Collected data:
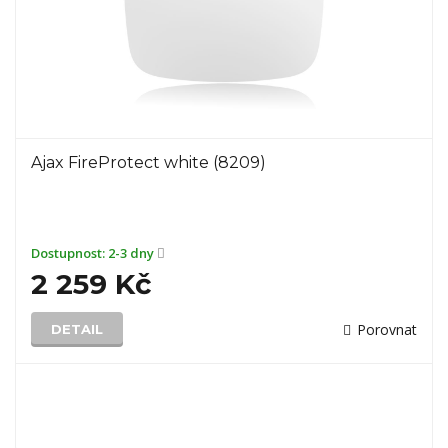
Ajax FireProtect white (8209)
Dostupnost:
2-3 dny
2 259 Kč
Porovnat
DETAIL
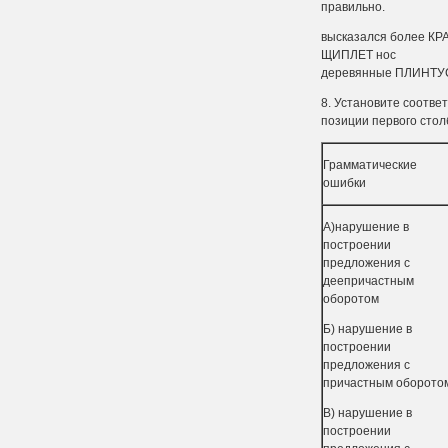
правильно.
высказался б
ЩИПЛЕТ н
деревянные ПЛИНТ
8. Установите соотве
позиции первого стол
Грамматические
ошибки
А)нарушение в
построении
предложения с
дееприча­стным
оборотом
Б) нарушение в
построении
предложения с
причаст­ным оборото
В) нарушение в
построении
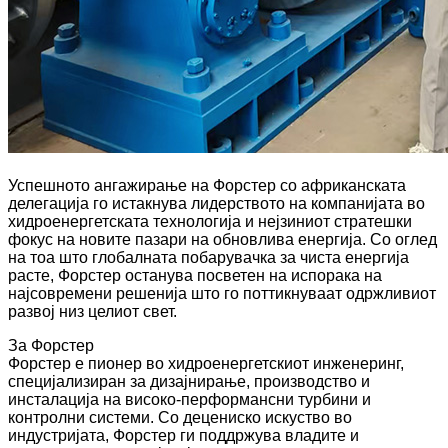
Успешното ангажирање на Форстер со африканската
делегација го истакнува лидерството на компанијата во
хидроенергетската технологија и нејзиниот стратешки
фокус на новите пазари на обновлива енергија. Со оглед
на тоа што глобалната побарувачка за чиста енергија
расте, Форстер останува посветен на испорака на
најсовремени решенија што го поттикнуваат одржливиот
развој низ целиот свет.
За Форстер
Форстер е пионер во хидроенергетскиот инженеринг,
специјализиран за дизајнирање, производство и
инсталација на високо-перформансни турбини и
контролни системи. Со децениско искуство во
индустријата, Форстер ги поддржува владите и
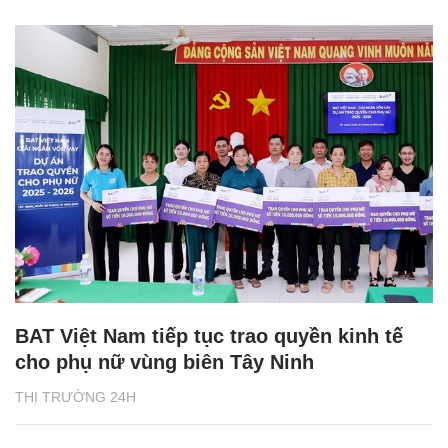
BAT Việt Nam tiếp tục trao quyền kinh tế
cho phụ nữ vùng biên Tây Ninh
THỊ TRƯỜNG 24H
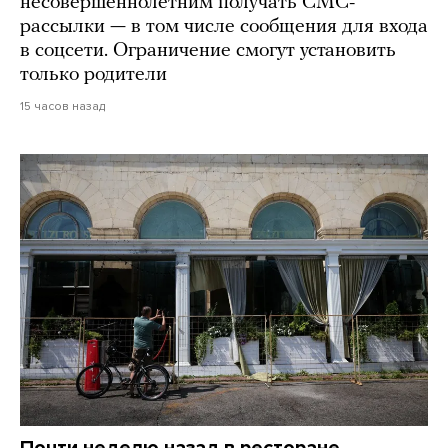
несовершеннолетним получать СМС-
рассылки — в том числе сообщения для входа
в соцсети. Ограничение смогут установить
только родители
15 часов назад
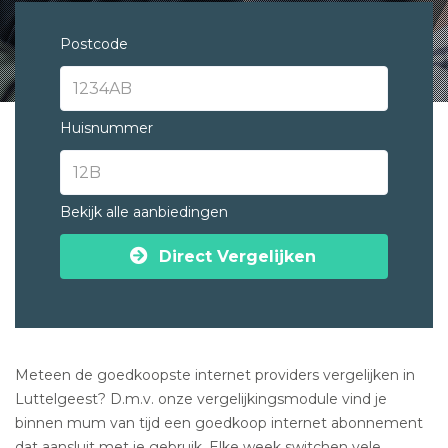
Postcode
Huisnummer
Bekijk alle aanbiedingen
Direct Vergelijken
Meteen de goedkoopste internet providers vergelijken in
Luttelgeest? D.m.v. onze vergelijkingsmodule vind je
binnen mum van tijd een goedkoop internet abonnement
dat aansluit met je gebruik. Elke week switchen vele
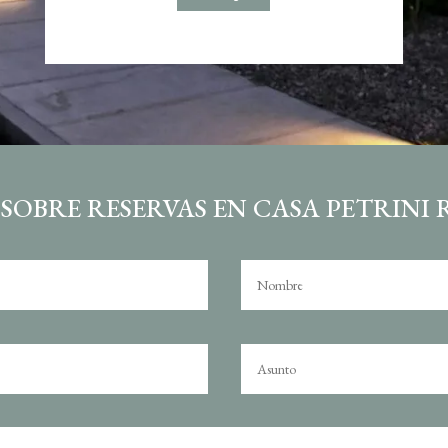
OBRE RESERVAS EN CASA PETRINI 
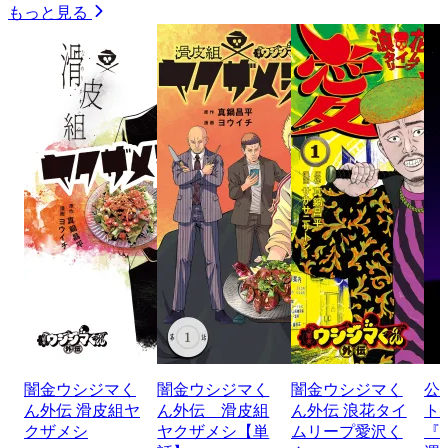
もっと見る
闇金ウシジマく
闇金ウシジマく
闇金ウシジマく
公
ん外伝 滑皮組ヤ
ん外伝 滑皮組
ん外伝 浪花タイ
ト
クザメシ
ヤクザメシ【単
ムリープ愛沢く
『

Work request: To complete this exercise, transcribe exactly the lines above from the one that holds "Б) нарушение в" through the one that holds "хидроенергетската технологија и". Pictures stay out.

Written solution:
Б) нарушение в
построении
предложения с
причаст­ным оборото
В) нарушение в
построении
Успешното ангажирање на Форстер со африканската
делегација го истакнува лидерството на компанијата во
хидроенергетската технологија и нејзиниот стратешки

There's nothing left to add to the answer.